Vereniging Reizigers Openbaar Vervoer (ROVER)


Stations kunnen beter

arrien Het ene station is veel prettiger dan het andere. Dat heeft te maken met architectuur, ligging en met voorzieningen. Den Haag Centraal is en blijft een onaangenaam station met een uitstraling van een asperge achter een verwarming. Het voorplein is een leeg gat, de voorgevel zou zelfs in de DDR misstaan hebben, de stationshal is hol en vooral 's avonds is het er `unheimisch'. Het busstation op het dak is ook niet een plaats waar je met goed vertrouwen je tante op de bus zet.

Een intercitystation dat die naam helemaal niet verdient is Ede-Wageningen. Aan de Edese kant staat een snackbar van de busonderneming, aan de Wageningse kant een `fabriekje' van automatische deuropeners. Het station heeft nauwelijks voorzieningen. Als je er komt wil je onmiddellijk weg of met de trein mee.

Amsterdam Centraal is een vrolijke chaos en daarmee een reflectie van het anarchistische dat Amsterdam kenmerkt. De verbouwing van Amsterdam Centraal komt nooit klaar. Toch is het er wel prettig en dat komt door de vele winkeltjes en voorzieningen. Ook 's avonds laat voelt een reiziger zich daar veilig. Een ander aangenaam station is Amersfoort. Boze tongen beweren dat dit komt, omdat er zoveel NS-sers en ProRailers in Amersfoort wonen.

En hier komen we aan de kern van het vraagstuk. Wie gaat er eigenlijk over stations?
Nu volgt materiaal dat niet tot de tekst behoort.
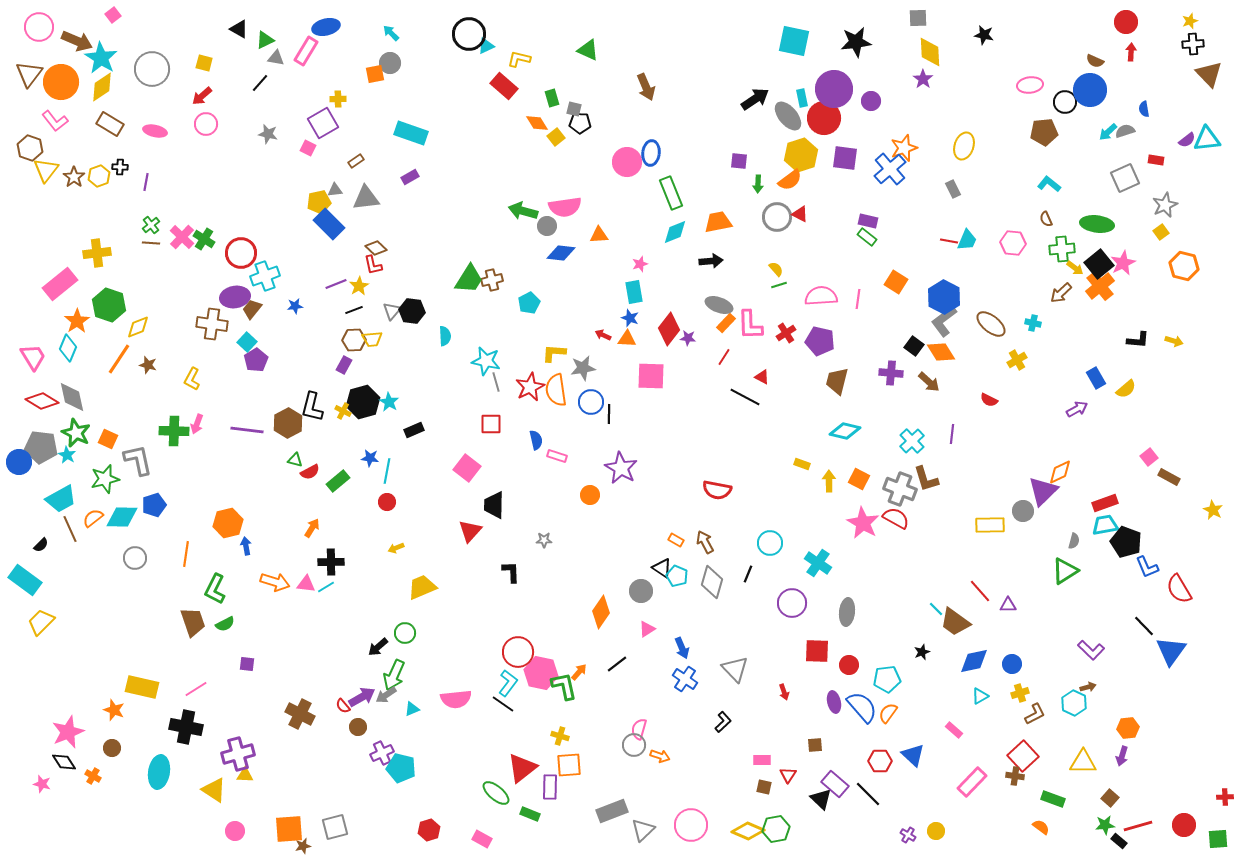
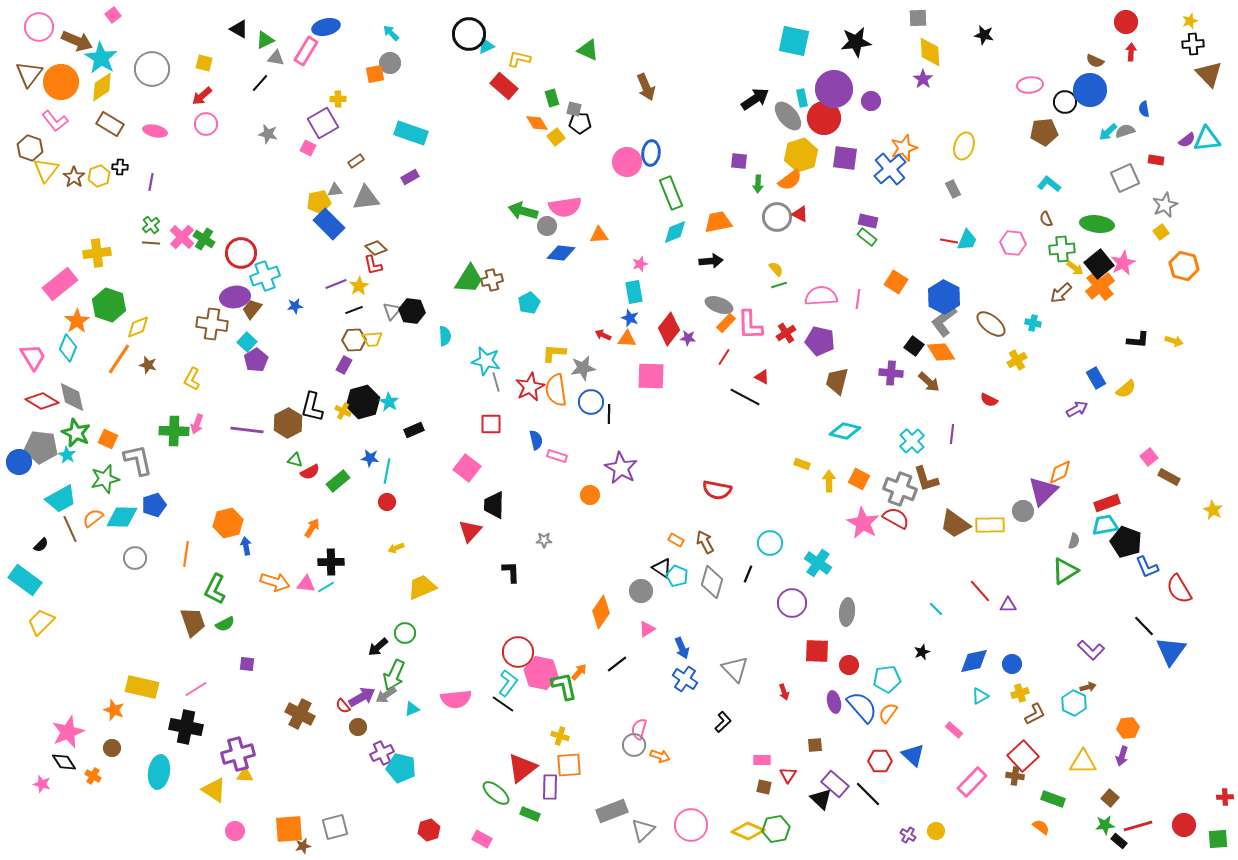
purple line at (146, 182): moved 5 px right
red rectangle at (1105, 503): moved 2 px right
brown trapezoid at (955, 622): moved 98 px up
NS Poort gaat over het vastgoed, NS Reizigers bemenst de loketten en de informatiebalies, ProRail gaat over de perrons, de trappen en de wc's, de fietsenstalling is van NS Fiets en het stationsplein is van de gemeente. En dan zijn er de vele winkels met hun uitbaters, hoewel de NS ook zelf veel winkels beheert. Is hier ook niet wat meer regie gewenst? Op grote stations wordt goed verdiend en dat is prettig voor de NS. Maar wie zorgt er voor goede voorzieningen op kleine stations, waar minder winst te behalen valt?